The first Confessional Conference was held in July of 1993. Christian Renewal reported on it in the September 13, 1993 issue. Attendance was not all that impressive. Some of the noteworthy individuals in attendance were Dr. John Byl, Dr. Margaret Helder, and Dr. Nelson Kloosterman. Attendees came from Orthodox Presbyterian, Christian Reformed (and ex-CRC), PCA, Canadian Reformed, and other churches. The 1993 meeting reviewed a document prepared by the organizing committee on hermeneutics. Several speeches were also presented on the subject of creation and evolution. The intention was that a confessional document on creation would be prepared and presented at the next conference in 1994.
I have been unable to find much about the 1994 conference. It was scheduled to be held July 13-16. From this report, it appears that it was held, but the attendance continued to be disappointing. Another conference was supposed to be held in 1995 to discuss ecclesiology, but because of the attendance issue, it was scrapped. One never hears about the Confessional Conferences again.

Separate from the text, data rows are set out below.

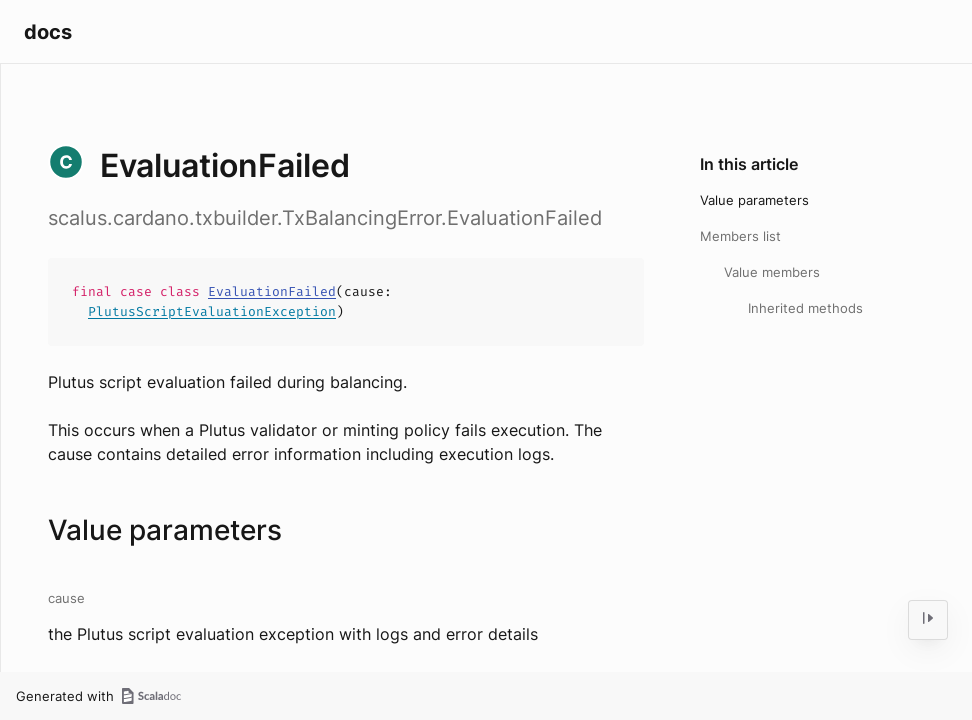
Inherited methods (805, 308)
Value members (772, 272)
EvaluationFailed (272, 291)
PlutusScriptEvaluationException (212, 311)
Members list (740, 236)
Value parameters (754, 200)
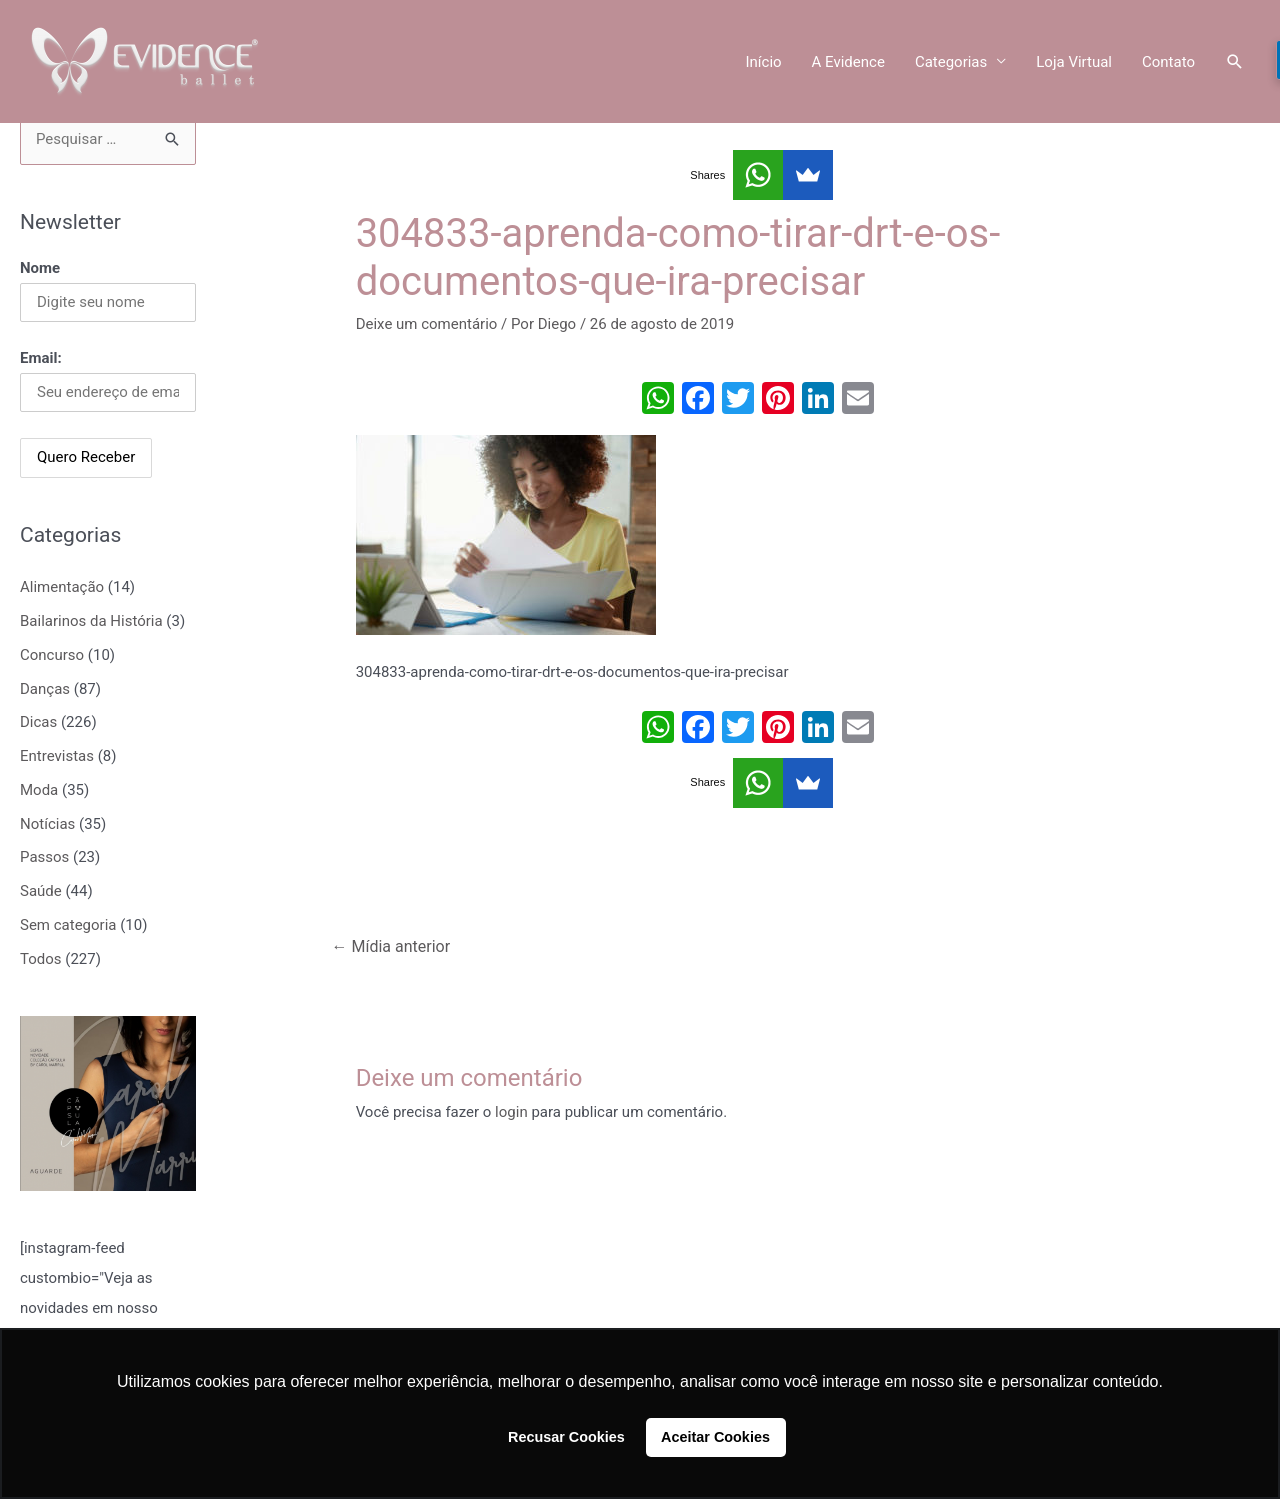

From one perspective, the Confessional Conferences could be regarded as a failure. However, it was not a waste of time or effort. Today we still have two important documents that came from these conferences. These documents should receive more attention. The first is a Reformed Confession Regarding Hermeneutics. The second is a Reformed Confession Regarding Creation. These are both drafts primarily written by the late Dr. Greg Bahnsen of the Orthodox Presbyterian Church. Both are precise and faithful summaries of biblical teaching on these important issues. They feature affirmations of the correct teaching and denials of various false teachings. They are well-worth reading and studying.
Why did the Confessional Conferences fail? Obviously the attendance was an issue, indicating a general lack of interest in North American Presbyterian and Reformed churches. Worse yet, there was especially a lack of interest from the membership of the Alliance of Reformed Churches itself — the very organization which agreed to organize these conferences. Moreover, the ARC was the vehicle engineering the launch of the United Reformed Churches. That took place in 1996. Much time and energy was being directed towards establishing a new federation and, understandably, there seems to have been little appetite for a broader outlook on unity.
Could an idea like this be revived today? For example, could NAPARC be the vehicle to convene a new series of confessional conferences? We have to be realistic. I rather doubt that the appetite would be there any more today than it was in the early 1990s. Just observe that, since then, there have been further developments in various NAPARC churches. For instance, on the issue of creation and evolution, the URCNA took a position at Synod Escondido 2001. The RCUS has also taken a firm position, as have others. While it sounds like a good idea on paper, the reality is that the desire for developing a common confessional approach to these matters is going to be weak. Churches faced with some of these contemporary theological challenges today are going to be best off investing their time and energy with an “in-house” approach.